In this article we will refer to microservices as implementing APIs. And more specifically, RESTful APIs. However, many of the same principles that apply here are also relevant for other types of APIs.
Microservices were introduced to replace monolithic applications that were hard to understand and test and certainly microservices allow you to maintain and test each logical function of your application more efficiently. However, one of the most significant drawbacks is the overall effort required to test the end-to-end application. While, microservices give you more scalability, they also raise new concerns such as network bandwidth resilience among other bottlenecks.
So, when it comes to testing microservices your options remain limited. Testing your development with unit tests is valuable but at some point, you need to deploy your microservices and test them in some real-world scenarios. This is even more evident when deploying several microservices that depend on each other through different testing environments.
Let’s look at the different testing strategies you can adopt to test your microservices and APIs and how Talend can help.
I chose to present the different testing strategies through the two main steps of CI/CD. Indeed, automating your tests makes more sense if your software lifecycle is also automated.
|Continuous Integration||Continuous Deployment|
|Staging Environment||Production Environment|
Meant to test a small piece of behavior. Typically, unit tests are designed at the class level.
Test a whole service deployed in a staging environment (network calls, and basic features). Dependencies on other services are mocked.
Stress a system or application to test how it reacts to failures. It includes scaling testing and fault tolerance testing.
Based on API contracts defined upfront, contract testing is meant to test the API boundaries with a defined set of inputs and outputs.
Tests all interactions between services deployed in a staging environment.
End-to-end scenario testing including UI and sanity tests.
As you can notice, continuous testing is present at every step in the CI/CD process. Depending on your needs you may choose not to implement all of them, rather, focus on the most relevant tests for your application.
Talend API services offers you several possibilities to help you test your API microservices. Talend has two main products around API Services: Talend API Designer and Talend API Tester.
While our focus will be on Talend API Tester as its very purpose is testing, the Talend API Designer has a part to play in our testing journey and especially in a contract first API development.

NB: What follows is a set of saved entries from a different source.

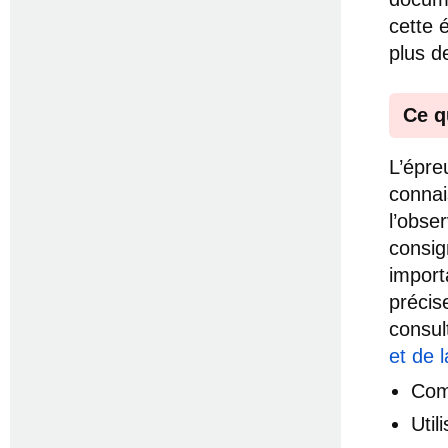
cette 
plus d
Ce q
L’épre
connai
l’obse
consign
import
précis
consul
et de l
Com
Uti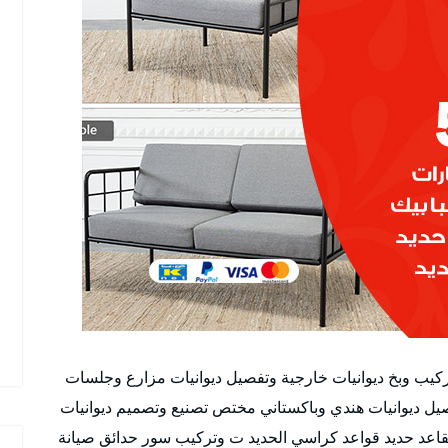
تركيب وبخ ديوانيات خارجية وتفصيل ديوانيات مزارع وجلسات
يل ديوانيات هندي وباكستاني مختص تصنيع وتصميم ديوانيات
قاعد حديد قواعد كراسي الحديد ت وتركيب سور حدائق صيانة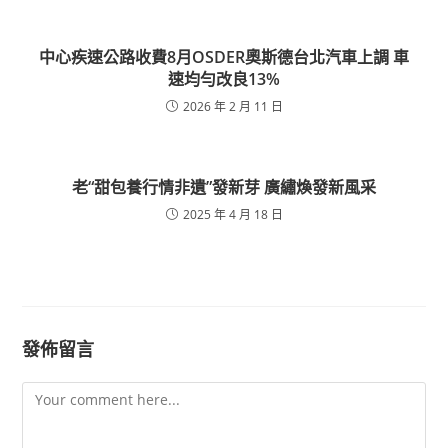
中心疾速公路收費8月OSDER奧斯德台北汽車上調 車
速均勻改良13%
2026 年 2 月 11 日
老“甜包養行情非遺”發新芽 廣繡煥發新風采
2025 年 4 月 18 日
發佈留言
Comment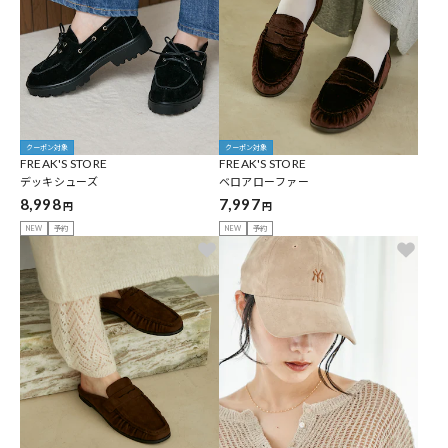
クーポン対象
クーポン対象
FREAK'S STORE
FREAK'S STORE
デッキシューズ
ベロアローファー
8,998
7,997
円
円
NEW
予約
NEW
予約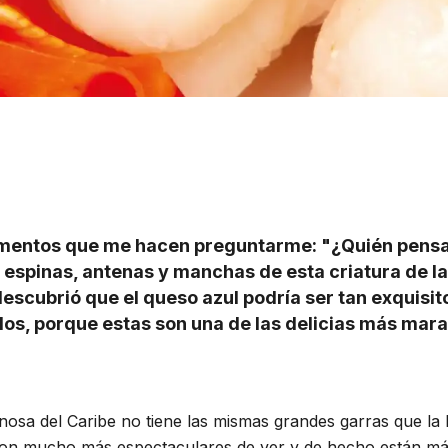
limentos que me hacen preguntarme: "¿Quién pensa
as espinas, antenas y manchas de esta criatura de 
escubrió que el queso azul podría ser tan exquisito,
llos, porque estas son una de las delicias más marav
osa del Caribe no tiene las mismas grandes garras que la l
s son mucho más espectaculares de ver y de hecho están má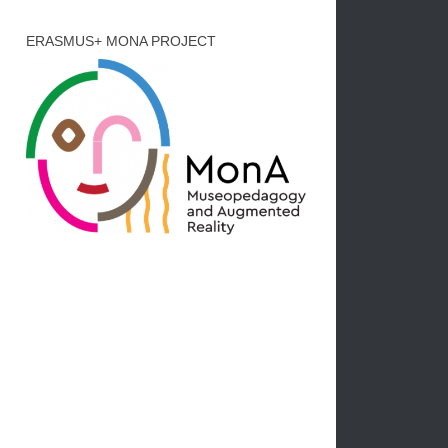
ERASMUS+ MONA PROJECT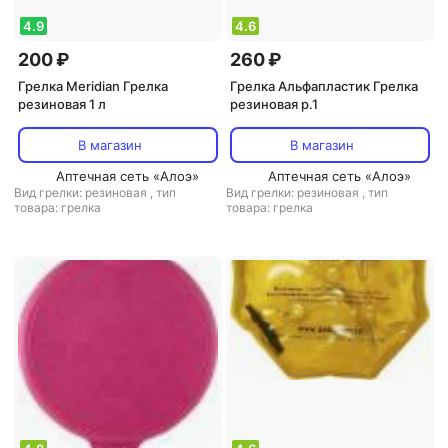
4.9
4.6
200 ₽
260 ₽
Грелка Meridian Грелка
Грелка Альфапластик Грелка
резиновая 1 л
резиновая р.1
В магазин
В магазин
Аптечная сеть «Алоэ»
Аптечная сеть «Алоэ»
Вид грелки: резиновая
,
тип
Вид грелки: резиновая
,
тип
товара: грелка
товара: грелка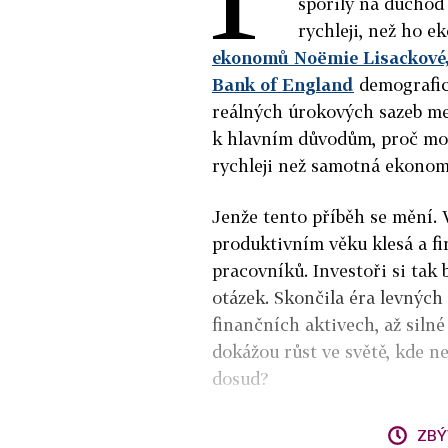
spořily na důchod 
rychleji, než ho e
ekonomů Noëmie Lisackové,
Bank of England
demografick
reálných úrokových sazeb mez
k hlavním důvodům, proč mohl
rychleji než samotná ekonom
Jenže tento příběh se mění. 
produktivním věku klesá a fir
pracovníků. Investoři si tak
otázek.
Skončila éra levných
finančních aktivech, až siln
dokážou růst ve světě, kde n
dosud?
ZBÝ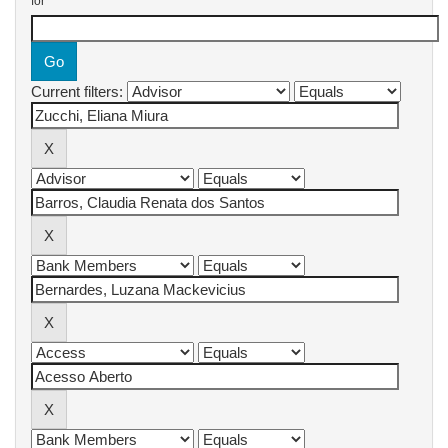
for
Current filters: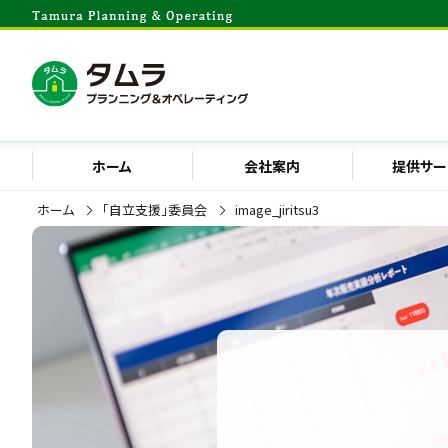
ホーム
会社案内
提供サー
ホーム
「自立支援」委員会
image_jiritsu3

Talend API Designer is a web-based product allowing you to define your API contracts. What does that mean? The contracts describe how your API must behave including expected responses and format as well as error handling. Basically, it’s the technical documentation of your APIs. Working upfront on your API contracts will help you build your microservices as well as develop the right tests.
And that’s not all! Talend API Designer also let you generate mocks from the API contracts you create. By enabling mocks, you can really test your API behavior during the design phase as well as during the test phase with Talend API Tester. It’s particularly interesting in order to achieve component testing and contract testing where some parts can be mocked.

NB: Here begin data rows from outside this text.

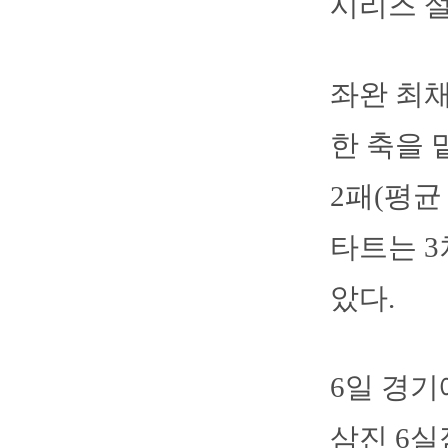
시리즈 설
좌완 최채
한 축을 
2패(평균
타트는 3
았다.
6일 경기
삼진 6실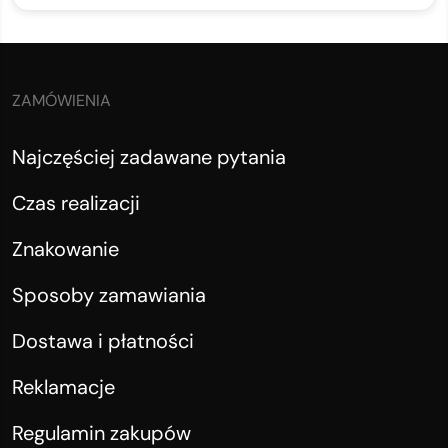
ZAMÓWIENIA
Najczęściej zadawane pytania
Czas realizacji
Znakowanie
Sposoby zamawiania
Dostawa i płatności
Reklamacje
Regulamin zakupów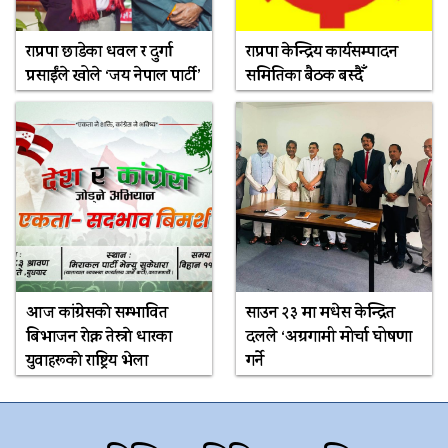
राप्रपा छाडेका धवल र दुर्गा
राप्रपा केन्द्रिय कार्यसम्पादन
प्रसाईंले खोले ‘जय नेपाल पार्टी’
समितिका बैठक बस्दैँ
आज कांग्रेसकाे सम्भावित
साउन २३ मा मधेस केन्द्रित
बिभाजन राेक्न तेस्राे धारका
दलले ‘अग्रगामी मोर्चा घोषणा
युवाहरूकाे राष्ट्रिय भेला
गर्ने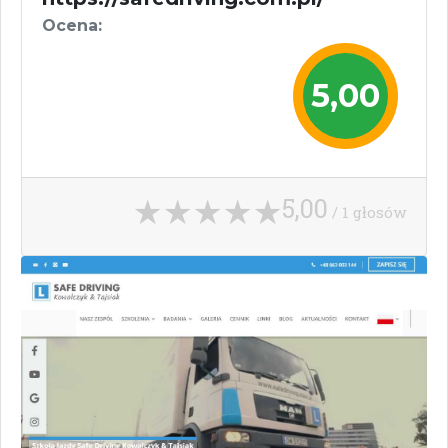
Ocena:
5,00
5,00
/ 1 głosów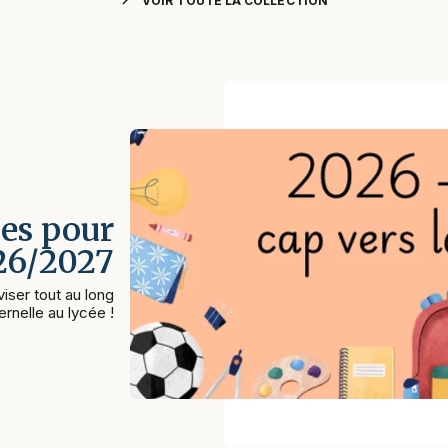
chevron_right
VOIR TOUTE LA COLLECTION
es pour
026/2027
iser tout au long
rnelle au lycée !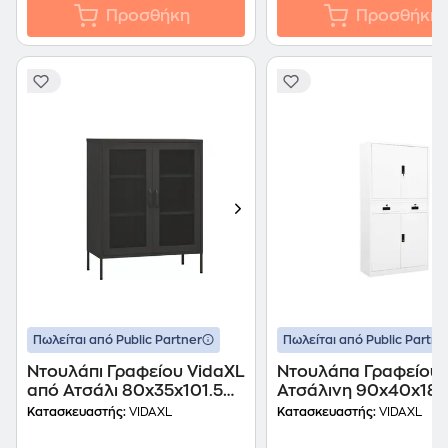
Προσθήκη
Προσθήκη
Πωλείται από Public Partner
Πωλείται από Public Partne
Ντουλάπι Γραφείου VidaXL
Ντουλάπα Γραφείου 
από Ατσάλι 80x35x101.5
Ατσάλινη 90x40x180
cm - Ανθρακί
Λευκή
Κατασκευαστής:
VIDAXL
Κατασκευαστής:
VIDAXL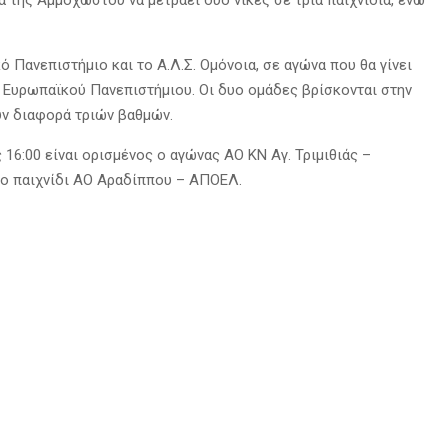
ό Πανεπιστήμιο και το Α.Λ.Σ. Ομόνοια, σε αγώνα που θα γίνει
ου Ευρωπαϊκού Πανεπιστήμιου. Οι δυο ομάδες βρίσκονται στην
ουν διαφορά τριών βαθμών.
ς 16:00 είναι ορισμένος ο αγώνας ΑΟ ΚΝ Αγ. Τριμιθιάς –
το παιχνίδι ΑΟ Αραδίππου – AΠΟΕΛ.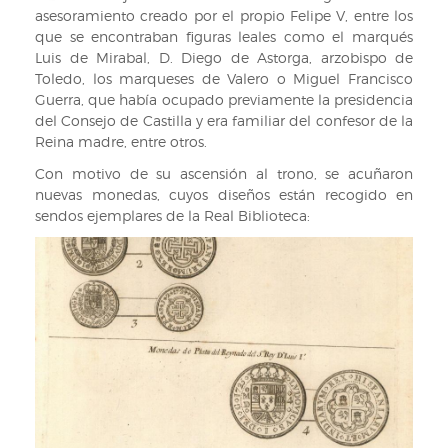
asesoramiento creado por el propio Felipe V, entre los
en
ca.
que se encontraban figuras leales como el marqués
Basta
1724
Luis de Mirabal, D. Diego de Astorga, arzobispo de
copia
(III/6541
Toledo, los marqueses de Valero o Miguel Francisco
de
(9))
Guerra, que había ocupado previamente la presidencia
las
del Consejo de Castilla y era familiar del confesor de la
festivas
Reina madre, entre otros.
demostraciones,
con
Con motivo de su ascensión al trono, se acuñaron
que
nuevas monedas, cuyos diseños están recogido en
la
sendos ejemplares de la Real Biblioteca:
fidelissima
ciudad
de
Palma...,
ca.
1724
(III/6541
(9))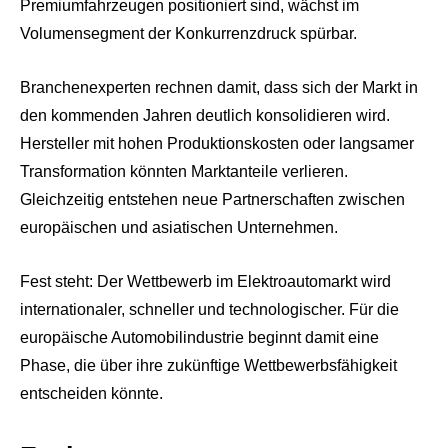
Premiumfahrzeugen positioniert sind, wächst im
Volumensegment der Konkurrenzdruck spürbar.
Branchenexperten rechnen damit, dass sich der Markt in
den kommenden Jahren deutlich konsolidieren wird.
Hersteller mit hohen Produktionskosten oder langsamer
Transformation könnten Marktanteile verlieren.
Gleichzeitig entstehen neue Partnerschaften zwischen
europäischen und asiatischen Unternehmen.
Fest steht: Der Wettbewerb im Elektroautomarkt wird
internationaler, schneller und technologischer. Für die
europäische Automobilindustrie beginnt damit eine
Phase, die über ihre zukünftige Wettbewerbsfähigkeit
entscheiden könnte.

In contract first API development, the contract also helps the developers understand the business logic behind the API microservices. This allows them to create a well-designed microservice with greater collaboration between the different teams.
Talend API Tester is an application allowing you to create test scenarios that simulate real use cases and test every boundary of your microservices. While you would think that creating your test scenarios would come after the microservices are developed and built, a best practice is to think of your tests upfront as well. Why? If the contracts help developers understand the business logic, the tests help them understand the boundaries of the APIs behavior. How many times do we see developers finding out a new edge case during the quality assurance phase? Establishing test scenarios even before starting to develop the microservice APIs will improve development and reduce edge case errors.

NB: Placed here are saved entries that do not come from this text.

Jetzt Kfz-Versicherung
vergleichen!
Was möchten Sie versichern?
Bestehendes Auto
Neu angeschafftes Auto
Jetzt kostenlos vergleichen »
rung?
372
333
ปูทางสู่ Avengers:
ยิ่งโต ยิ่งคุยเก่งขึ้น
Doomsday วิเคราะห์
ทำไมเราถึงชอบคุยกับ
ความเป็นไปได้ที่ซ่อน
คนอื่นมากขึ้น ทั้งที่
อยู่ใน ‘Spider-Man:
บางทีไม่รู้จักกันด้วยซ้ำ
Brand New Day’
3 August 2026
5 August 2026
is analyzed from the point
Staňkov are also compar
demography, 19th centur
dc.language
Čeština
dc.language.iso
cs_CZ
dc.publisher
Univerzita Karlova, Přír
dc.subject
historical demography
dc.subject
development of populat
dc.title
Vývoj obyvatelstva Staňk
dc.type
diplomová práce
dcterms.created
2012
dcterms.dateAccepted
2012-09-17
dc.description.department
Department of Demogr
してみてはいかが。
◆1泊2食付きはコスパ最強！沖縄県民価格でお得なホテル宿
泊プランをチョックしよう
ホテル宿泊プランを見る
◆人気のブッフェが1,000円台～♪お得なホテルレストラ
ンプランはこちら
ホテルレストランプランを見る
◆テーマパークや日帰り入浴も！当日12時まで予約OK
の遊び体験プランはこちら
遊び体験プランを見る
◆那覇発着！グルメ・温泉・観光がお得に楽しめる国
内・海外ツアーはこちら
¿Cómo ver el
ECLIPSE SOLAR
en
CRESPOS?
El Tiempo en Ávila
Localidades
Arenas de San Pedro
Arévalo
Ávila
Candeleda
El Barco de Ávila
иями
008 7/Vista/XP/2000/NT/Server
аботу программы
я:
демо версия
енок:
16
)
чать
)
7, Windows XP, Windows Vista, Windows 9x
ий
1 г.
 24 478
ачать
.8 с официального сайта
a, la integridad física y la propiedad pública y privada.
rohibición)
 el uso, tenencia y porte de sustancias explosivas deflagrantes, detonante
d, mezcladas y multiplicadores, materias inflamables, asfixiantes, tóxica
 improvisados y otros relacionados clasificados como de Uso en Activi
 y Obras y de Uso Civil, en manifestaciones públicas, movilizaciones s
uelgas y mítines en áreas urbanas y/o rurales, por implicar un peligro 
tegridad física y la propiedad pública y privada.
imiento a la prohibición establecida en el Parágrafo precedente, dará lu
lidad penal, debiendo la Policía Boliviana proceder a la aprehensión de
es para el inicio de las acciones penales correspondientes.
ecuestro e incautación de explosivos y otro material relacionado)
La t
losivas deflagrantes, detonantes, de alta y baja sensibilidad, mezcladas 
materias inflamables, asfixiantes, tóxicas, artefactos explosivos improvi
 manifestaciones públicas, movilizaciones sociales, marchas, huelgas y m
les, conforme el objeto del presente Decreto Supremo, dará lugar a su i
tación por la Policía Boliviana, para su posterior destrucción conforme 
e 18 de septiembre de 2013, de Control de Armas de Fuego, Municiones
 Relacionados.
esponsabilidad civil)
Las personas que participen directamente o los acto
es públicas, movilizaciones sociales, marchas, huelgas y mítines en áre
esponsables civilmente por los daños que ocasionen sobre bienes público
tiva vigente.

Talend API Tester is the tool that you are going to use to create component tests, contract tests and integration tests. These tests can be automated in your CI/CD workflow thanks to our integration with Maven and therefore most of the relevant CI/CD tool such as Jenkins, GitLab, Azure DevOps or GitHub Actions.
To sum up, continuous testing has a significant role in your continuous integration and continuous deployment workflow. Ideally, defining API contracts and test scenarios upfront will simplify and improve your productivity and quality in terms of API microservices. Both Talend API Designer and Talend API Tester are easy-to-use, web-based applications. API Designer allows you to design and document API contracts while Talend API Tester gives you the flexibility to produce relevant API tests and real-world scenarios for a comprehensive API solution.